As troops from Fort Hood began to return to Texas, the Senate took time Tuesday to honor the fighting men and women who have participated in Operation Iraqi Freedom. The commanding officer of Fort Hood, Major General James Simmons and five veterans of Iraq were on hand to represent the more than 47,000 soldiers from Fort Hood who have been in the Middle East for a year or more. "We stand in the shadow of freedom," said Senator Troy Fraser, who represents Fort Hood, "The reason that we can sit here today is because of the efforts of these brave men and women, who are willing to make the ultimate sacrifice to keep this country free." Twenty-five hundred soldiers from Fort Hood have been wounded in combat in Iraq, and 247 have been killed in action. Gen. Simmons said that many soldiers are already on their way back to Texas, and all of the Fort Hood soldiers should be back home by April.
Senator Fraser unveiled legislation Wednesday that would increase the amount of electricity that comes from alternative sources. Currently, state law requires the state have 2,800 megawatts of renewable energy capacity, but the Texas Energy Planning Council recommends that the state significantly increase this amount by the year 2025. Following these recommendations, Fraser authored Senate Bill 533, setting capacity goals of 5,000 megawatts of renewable energy by 2015, and 10,000 megawatts, or ten percent of state energy capacity, by 2025. SB 533 would also direct the Public Utilities Commission to find the areas in Texas best suited to wind, hydroelectric, and solar energy production, and to also research the best ways to transport that energy state-wide. "I am convinced that we must have more renewable sources such as wind generating the electricity that this state needs to meet demands of the 21st century," said Fraser.
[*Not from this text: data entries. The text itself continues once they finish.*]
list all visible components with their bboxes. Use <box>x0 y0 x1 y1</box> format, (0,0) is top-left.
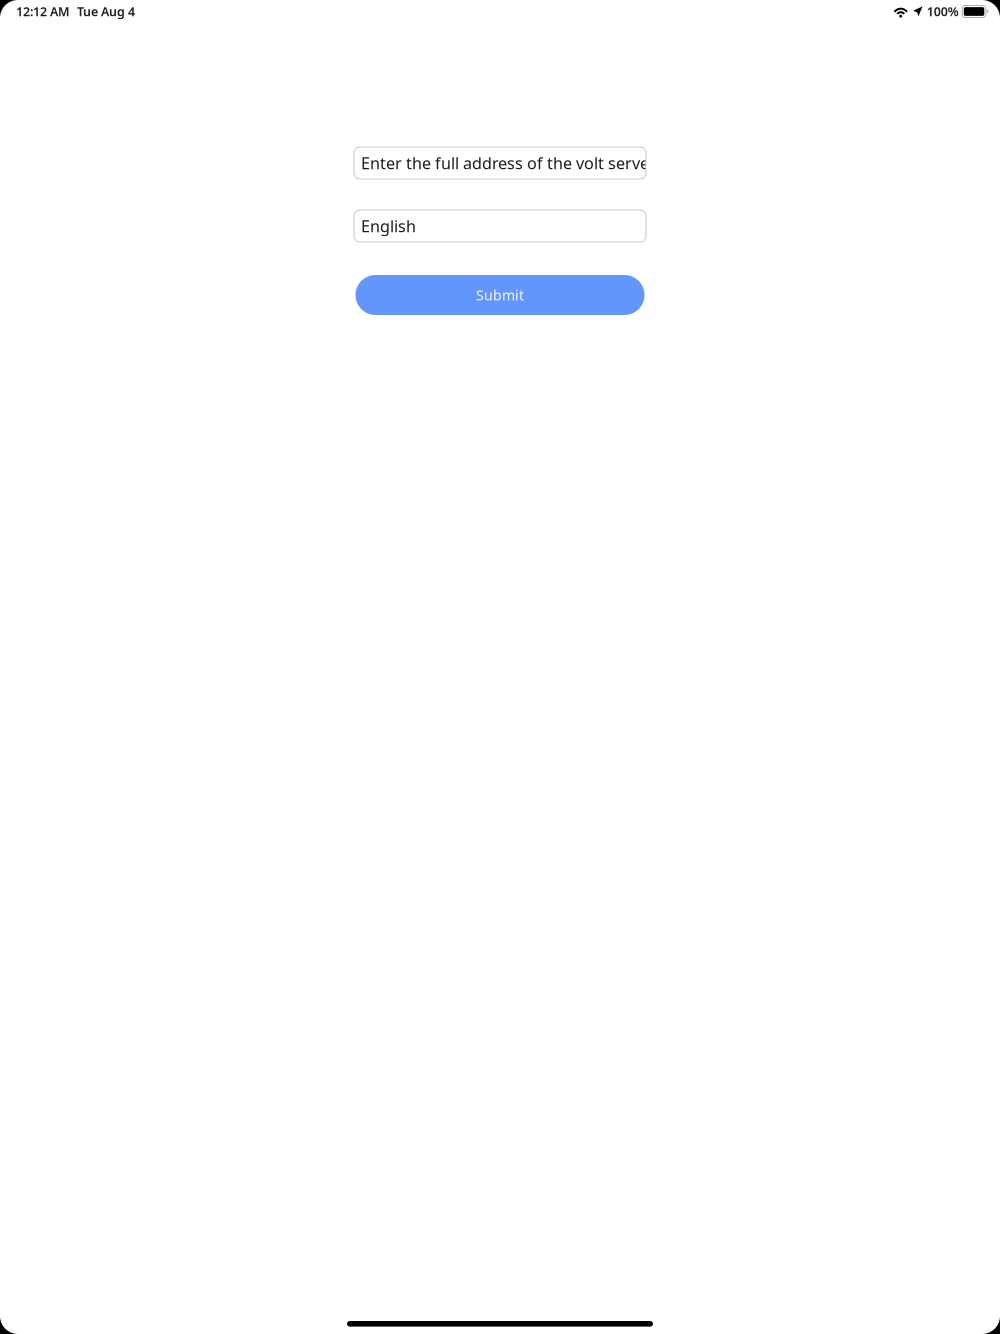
staticText: Enter the full address of the volt serve… <box>361 152 656 174</box>
staticText: Submit <box>476 286 524 304</box>
staticText: 12:12 AM <box>16 3 70 20</box>
staticText: Tue Aug 4 <box>77 3 135 20</box>
staticText: 100% <box>927 3 959 20</box>
staticText: English <box>361 215 416 237</box>
button[interactable]: Language <box>354 210 646 242</box>
button[interactable]: Submit <box>356 275 644 315</box>
button[interactable]: Server address <box>354 147 646 179</box>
Senator Rodney Ellis of Houston said at a press conference Wednesday that he is concerned about the rising cost of prescription medicine and the impact it is having on the most needy Texans, particularly the elderly and uninsured. To address this problem, Ellis authored Senate Bill 518, which would allow Texans to purchase prescription drugs from Canadian pharmacies. The legislation requires pharmacies to be certified by the Texas State Board of Pharmacy to ensure the Canadian distributors meet the same rigorous safety standards required of Texas pharmacies. It would also require a doctor's prescription to obtain the medicine, and only a three month supply of drugs could be shipped to a patient at a time. SB 518 would also place restrictions on what kinds of drugs can be shipped, mandating that the drugs be approved for sale by the FDA. Ellis said that Canadian prescription medications are as safe as any drug purchased in Texas, and are often up to 75% percent cheaper. "Texans that can't keep up with skyrocketing prices are either going without much needed medications or taking the more risky route buying who-knows-what from who-knows-where over the Internet," said Ellis, "This legislation will help Texans better afford expensive prescription drugs while maintaining the safety standards we demand."
Monday, the Senate remembered the life of Waco Mayor Mae Jackson, who died of a heart attack last Friday February 11, less than a year into her historic term as the first African-American Mayor of Waco. Jackson was applauded for being a tireless advocate for education, women, and the less fortunate throughout her life. "She was committed to education, committed to her community, she was committed to the quality of water in Central Texas," said Senator Kip Averitt, who represents Waco. "She fought these battles all of her life and succeeded." Jackson was elected to two terms on the Waco City Council before being elected mayor in 2004.
The Senate will reconvene Monday, February 21st, at 1:30 P.M.